#### [DIRECTIONS]
Look below for the line containing "добавлять фото человека, оставившег"; from there through the line containing "внимательно текст на странице, ошибк", both lines included, please set down each line exactly and nothing else.

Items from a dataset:

◆ ◆ ◆ ◆

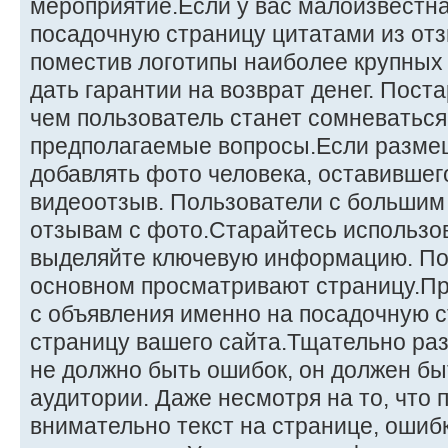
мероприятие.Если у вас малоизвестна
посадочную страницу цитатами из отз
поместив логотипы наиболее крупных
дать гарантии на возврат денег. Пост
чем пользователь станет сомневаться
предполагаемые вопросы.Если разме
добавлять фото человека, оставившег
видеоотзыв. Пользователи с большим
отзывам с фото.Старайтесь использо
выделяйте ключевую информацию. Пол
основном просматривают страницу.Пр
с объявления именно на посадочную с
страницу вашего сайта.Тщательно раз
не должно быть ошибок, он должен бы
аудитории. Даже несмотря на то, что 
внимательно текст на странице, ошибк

◆ ◆ ◆ ◆

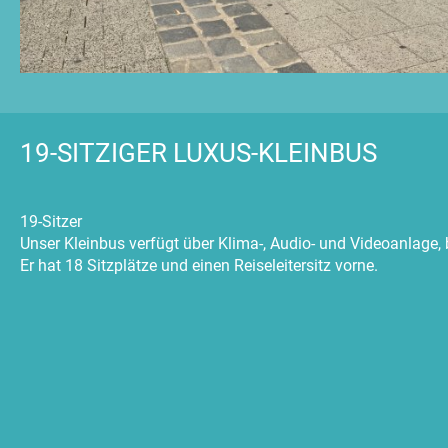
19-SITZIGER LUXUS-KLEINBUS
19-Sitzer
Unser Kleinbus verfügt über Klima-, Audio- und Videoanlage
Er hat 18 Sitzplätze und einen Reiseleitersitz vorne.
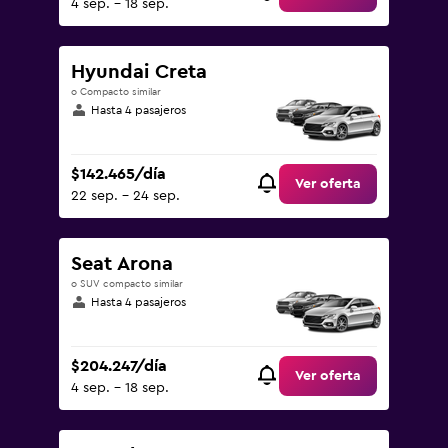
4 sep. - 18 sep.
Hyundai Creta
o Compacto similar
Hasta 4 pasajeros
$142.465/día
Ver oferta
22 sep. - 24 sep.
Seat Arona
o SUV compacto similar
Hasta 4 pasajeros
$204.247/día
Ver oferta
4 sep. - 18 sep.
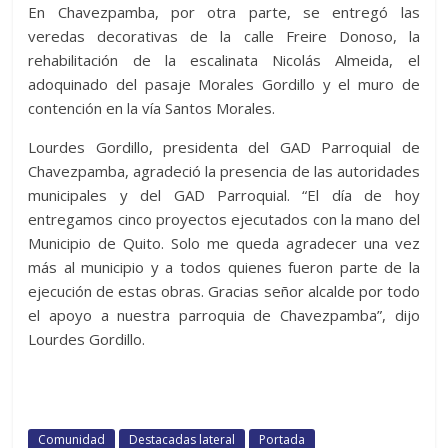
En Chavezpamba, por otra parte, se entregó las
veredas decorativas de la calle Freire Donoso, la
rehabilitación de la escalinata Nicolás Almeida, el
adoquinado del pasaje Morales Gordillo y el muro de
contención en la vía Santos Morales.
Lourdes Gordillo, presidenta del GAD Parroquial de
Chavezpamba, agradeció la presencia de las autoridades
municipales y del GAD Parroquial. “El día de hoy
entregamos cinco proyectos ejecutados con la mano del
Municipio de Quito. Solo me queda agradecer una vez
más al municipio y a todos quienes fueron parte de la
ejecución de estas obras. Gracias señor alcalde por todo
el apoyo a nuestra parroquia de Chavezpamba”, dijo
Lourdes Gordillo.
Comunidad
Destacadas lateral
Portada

◆ ◆ ◆ ◆

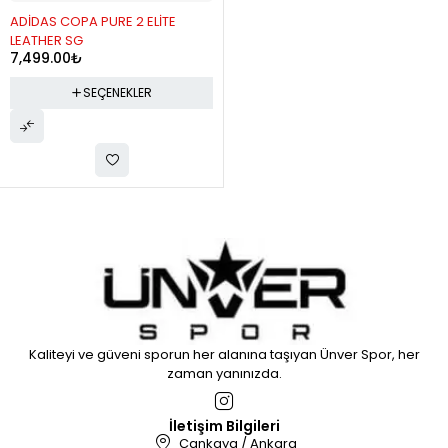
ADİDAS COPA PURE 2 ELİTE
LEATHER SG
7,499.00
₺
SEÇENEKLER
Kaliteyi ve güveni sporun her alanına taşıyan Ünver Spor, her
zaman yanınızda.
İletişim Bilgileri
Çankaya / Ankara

◆ ◆ ◆ ◆

#### [FINISHED EXERCISE]
добавлять фото человека, оставившег
видеоотзыв. Пользователи с большим
отзывам с фото.Старайтесь использо
выделяйте ключевую информацию. Пол
основном просматривают страницу.Пр
с объявления именно на посадочную с
страницу вашего сайта.Тщательно раз
не должно быть ошибок, он должен бы
аудитории. Даже несмотря на то, что 
внимательно текст на странице, ошибк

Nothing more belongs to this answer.